Worthless Class was at 8:30 in the morning. I obviously signed up for this class in a fleeting moment of insanity (or prolonged, whichever). I am not a morning person.
One seemingly blissful Wednesday morning I got up really early for class. Most of the time I would climb out of bed at quarter to eight and hope for the best. This day, however? I woke up at six and I even took a shower! How productive of me.
I drove to class, ruling the parkway as traffic was going the opposite direction. I pull up, get an awesome parking spot and pat myself on the back for being such a talented park-er.
It was eight o'clock, and I had time to kill. So I look at my phone.
It's an email:
I grit my teeth and am thoroughly annoyed, but I take a moment and realize I don't have class. I pull out of my amazingly close parking space and head to Dunkin Donuts.
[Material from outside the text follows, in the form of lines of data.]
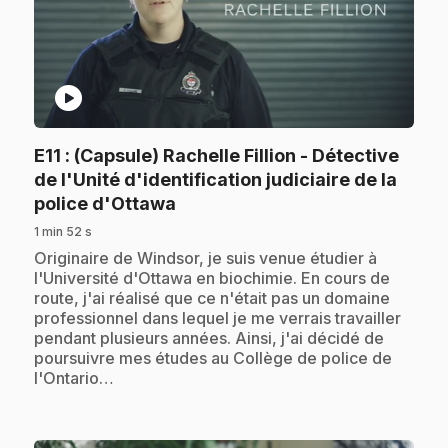
play_circle
E11
: (Capsule) Rachelle Fillion - Détective
de l'Unité d'identification judiciaire de la
.
police d'Ottawa
1 min 52 s
.
Originaire de Windsor, je suis venue étudier à
l'Université d'Ottawa en biochimie. En cours de
route, j'ai réalisé que ce n'était pas un domaine
professionnel dans lequel je me verrais travailler
pendant plusieurs années. Ainsi, j'ai décidé de
poursuivre mes études au Collège de police de
l'Ontario…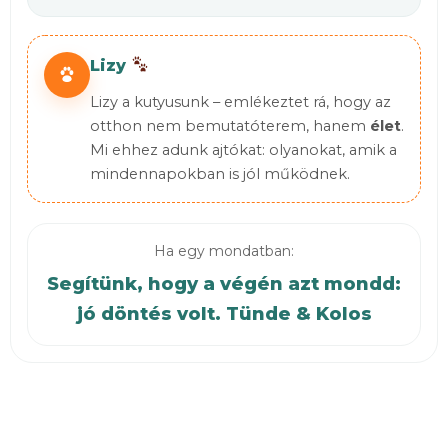
Lizy
Lizy a kutyusunk – emlékeztet rá, hogy az
otthon nem bemutatóterem, hanem
élet
.
Mi ehhez adunk ajtókat: olyanokat, amik a
mindennapokban is jól működnek.
Ha egy mondatban:
Segítünk, hogy a végén azt mondd:
jó döntés volt. Tünde & Kolos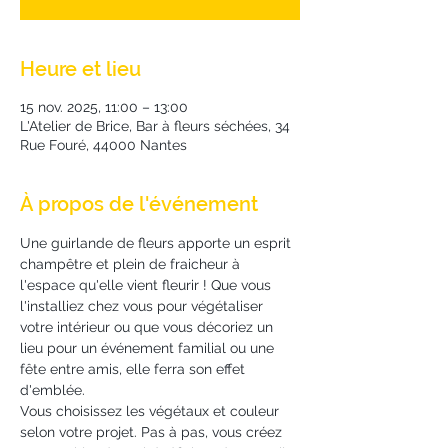
Heure et lieu
15 nov. 2025, 11:00 – 13:00
L'Atelier de Brice, Bar à fleurs séchées, 34
Rue Fouré, 44000 Nantes
À propos de l'événement
Une guirlande de fleurs apporte un esprit 
champêtre et plein de fraicheur à 
l'espace qu'elle vient fleurir ! Que vous 
l'installiez chez vous pour végétaliser 
votre intérieur ou que vous décoriez un 
lieu pour un événement familial ou une 
fête entre amis, elle ferra son effet 
d'emblée.
Vous choisissez les végétaux et couleur 
selon votre projet. Pas à pas, vous créez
Dunkin Donuts serves liquid gold coffee and delicious treats that are horrible for you, but awesome in every other way. My choice to counter the horribleness of showing up to a canceled class by heading to such a delightful place was completely logical.
I went through the drivethru because I was feeling lazy and still mad. I ordered an iced caramel latte, received it and paid for it and zoomed away.
I took a sip of what I thought would be a tasty treat and instead was struck with an awful, cinnamon flavor and what could only be burnt coffee beans and the product of sleep deprivation.
I had still not had my coffee yet this morning, and I was really happy when I remembered that the bank served free coffee to their patrons. And I was so a patron!
I did my bank duties and then walked to their Keurig machine. I turned it on and it lit up all blue and happy. Then I put the cup under, hit the biggest size and waited. It made a gurgling sound and then did nothing. I began to panic.
Eventually one of the tellers felt sorry for me and came over to offer me a hand. I apologized profusely for possibly breaking her coffee maker and told her I was having a really rough day already and I needed coffee because the coffee I had put into my mouth before that was disgusting.
She kind of ignored me, got the keurig working and I immediately regretted unloading my morning onto a stranger. I made a cup of coffee, put that powdered creamer in it and decided I should give up trying to be productive and go home.
Later that day I got a headache from not having enough coffee.
I think the rest of the day ended up not being the worst day in history like I thought it would become when I woke up that morning, but it was an awfully jammed-packed hour of annoyances.